Copy the data exactly. Images are to be left out.

▼

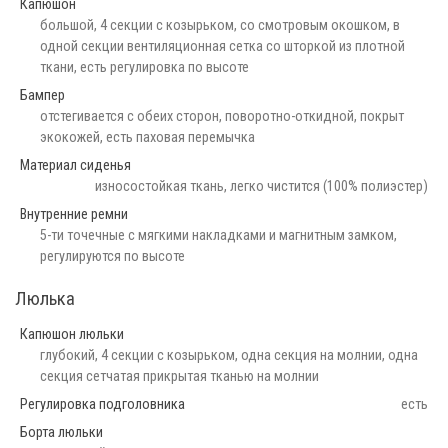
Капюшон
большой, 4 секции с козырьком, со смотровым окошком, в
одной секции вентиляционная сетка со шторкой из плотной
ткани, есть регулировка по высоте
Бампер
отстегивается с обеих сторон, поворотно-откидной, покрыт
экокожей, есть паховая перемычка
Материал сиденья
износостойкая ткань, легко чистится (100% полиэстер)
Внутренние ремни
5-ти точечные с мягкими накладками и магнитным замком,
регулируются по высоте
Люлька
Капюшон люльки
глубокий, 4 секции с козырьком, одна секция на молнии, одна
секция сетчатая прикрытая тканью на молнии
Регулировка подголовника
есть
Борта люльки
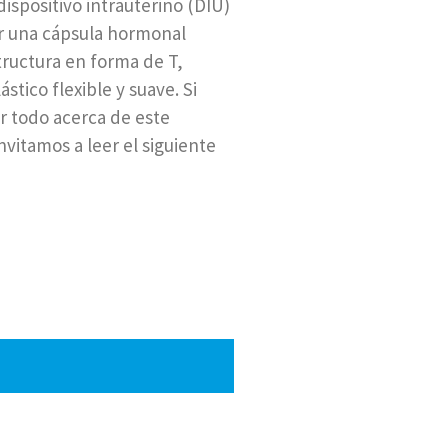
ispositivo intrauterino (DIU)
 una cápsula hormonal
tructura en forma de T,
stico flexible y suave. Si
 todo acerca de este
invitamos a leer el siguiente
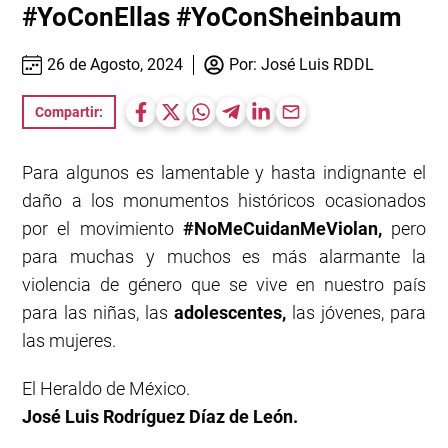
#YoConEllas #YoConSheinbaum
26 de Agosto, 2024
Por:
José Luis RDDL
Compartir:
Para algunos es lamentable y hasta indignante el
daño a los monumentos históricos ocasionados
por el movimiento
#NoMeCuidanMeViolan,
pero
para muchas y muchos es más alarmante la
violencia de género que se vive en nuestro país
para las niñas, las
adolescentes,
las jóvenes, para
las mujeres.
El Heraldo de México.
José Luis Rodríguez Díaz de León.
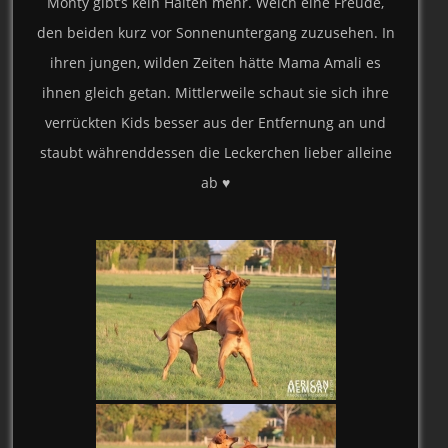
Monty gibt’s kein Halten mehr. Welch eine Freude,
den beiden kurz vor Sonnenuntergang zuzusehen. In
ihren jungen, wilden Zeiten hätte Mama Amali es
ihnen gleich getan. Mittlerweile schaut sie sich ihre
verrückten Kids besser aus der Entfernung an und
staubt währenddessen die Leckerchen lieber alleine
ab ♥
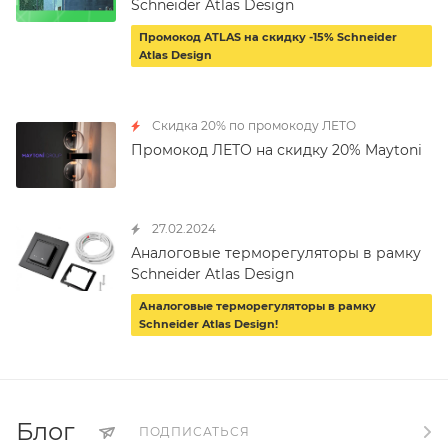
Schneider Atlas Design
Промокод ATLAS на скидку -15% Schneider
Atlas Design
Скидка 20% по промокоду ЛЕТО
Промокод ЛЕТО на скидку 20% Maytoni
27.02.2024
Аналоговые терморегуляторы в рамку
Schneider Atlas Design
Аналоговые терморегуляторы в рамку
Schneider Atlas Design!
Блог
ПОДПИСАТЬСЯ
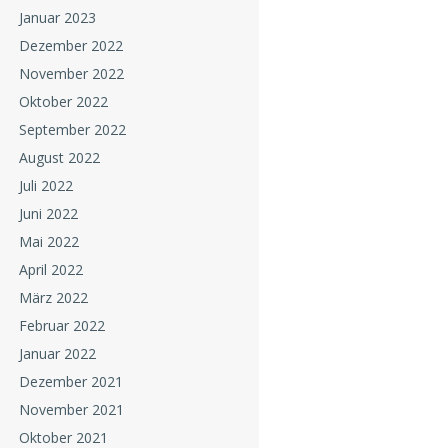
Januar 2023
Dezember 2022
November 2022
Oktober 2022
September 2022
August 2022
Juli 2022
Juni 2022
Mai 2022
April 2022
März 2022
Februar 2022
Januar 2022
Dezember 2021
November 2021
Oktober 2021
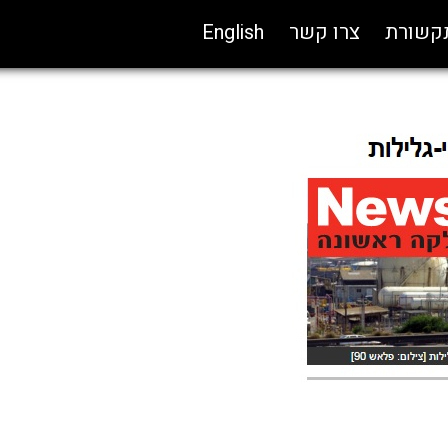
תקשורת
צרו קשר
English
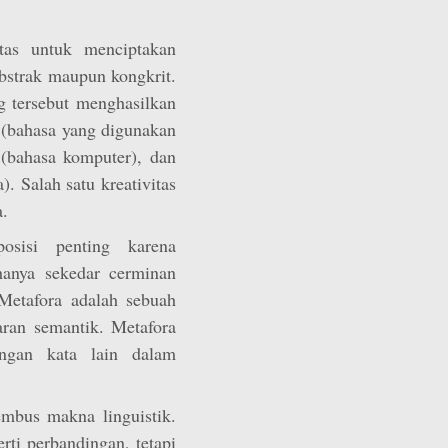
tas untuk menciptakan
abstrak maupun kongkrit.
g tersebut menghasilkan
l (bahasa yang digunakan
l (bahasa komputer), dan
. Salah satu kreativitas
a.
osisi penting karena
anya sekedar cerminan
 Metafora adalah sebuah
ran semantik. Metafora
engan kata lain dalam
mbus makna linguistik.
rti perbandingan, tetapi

▲

ANSWER TO THE EXERCISE:
Капюшон
большой, 4 секции с козырьком, со смотровым окошком, в
одной секции вентиляционная сетка со шторкой из плотной
ткани, есть регулировка по высоте
Бампер
отстегивается с обеих сторон, поворотно-откидной, покрыт
экокожей, есть паховая перемычка
Материал сиденья
износостойкая ткань, легко чистится (100% полиэстер)
Внутренние ремни
5-ти точечные с мягкими накладками и магнитным замком,
регулируются по высоте
Люлька
Капюшон люльки
глубокий, 4 секции с козырьком, одна секция на молнии, одна
секция сетчатая прикрытая тканью на молнии
Регулировка подголовника
есть
Борта люльки
ispositivo intrauterino (DIU)
 una cápsula hormonal
tructura en forma de T,
stico flexible y suave. Si
 todo acerca de este
invitamos a leer el siguiente
#YoConEllas #YoConSheinbaum
26 de Agosto, 2024
Por:
José Luis RDDL
Compartir:
Para algunos es lamentable y hasta indignante el
daño a los monumentos históricos ocasionados
por el movimiento
#NoMeCuidanMeViolan,
pero
para muchas y muchos es más alarmante la
violencia de género que se vive en nuestro país
para las niñas, las
adolescentes,
las jóvenes, para
las mujeres.
El Heraldo de México.
José Luis Rodríguez Díaz de León.
Monty gibt’s kein Halten mehr. Welch eine Freude,
den beiden kurz vor Sonnenuntergang zuzusehen. In
ihren jungen, wilden Zeiten hätte Mama Amali es
ihnen gleich getan. Mittlerweile schaut sie sich ihre
verrückten Kids besser aus der Entfernung an und
staubt währenddessen die Leckerchen lieber alleine
ab ♥
Schneider Atlas Design
Промокод ATLAS на скидку -15% Schneider
Atlas Design
Скидка 20% по промокоду ЛЕТО
Промокод ЛЕТО на скидку 20% Maytoni
27.02.2024
Аналоговые терморегуляторы в рамку
Schneider Atlas Design
Аналоговые терморегуляторы в рамку
Schneider Atlas Design!
Блог
ПОДПИСАТЬСЯ
Januar 2023
Dezember 2022
November 2022
Oktober 2022
September 2022
August 2022
Juli 2022
Juni 2022
Mai 2022
April 2022
März 2022
Februar 2022
Januar 2022
Dezember 2021
November 2021
Oktober 2021
תקשורת
צרו קשר
English
tas untuk menciptakan
abstrak maupun kongkrit.
g tersebut menghasilkan
l (bahasa yang digunakan
l (bahasa komputer), dan
. Salah satu kreativitas
a.
osisi penting karena
anya sekedar cerminan
 Metafora adalah sebuah
ran semantik. Metafora
engan kata lain dalam
mbus makna linguistik.
rti perbandingan, tetapi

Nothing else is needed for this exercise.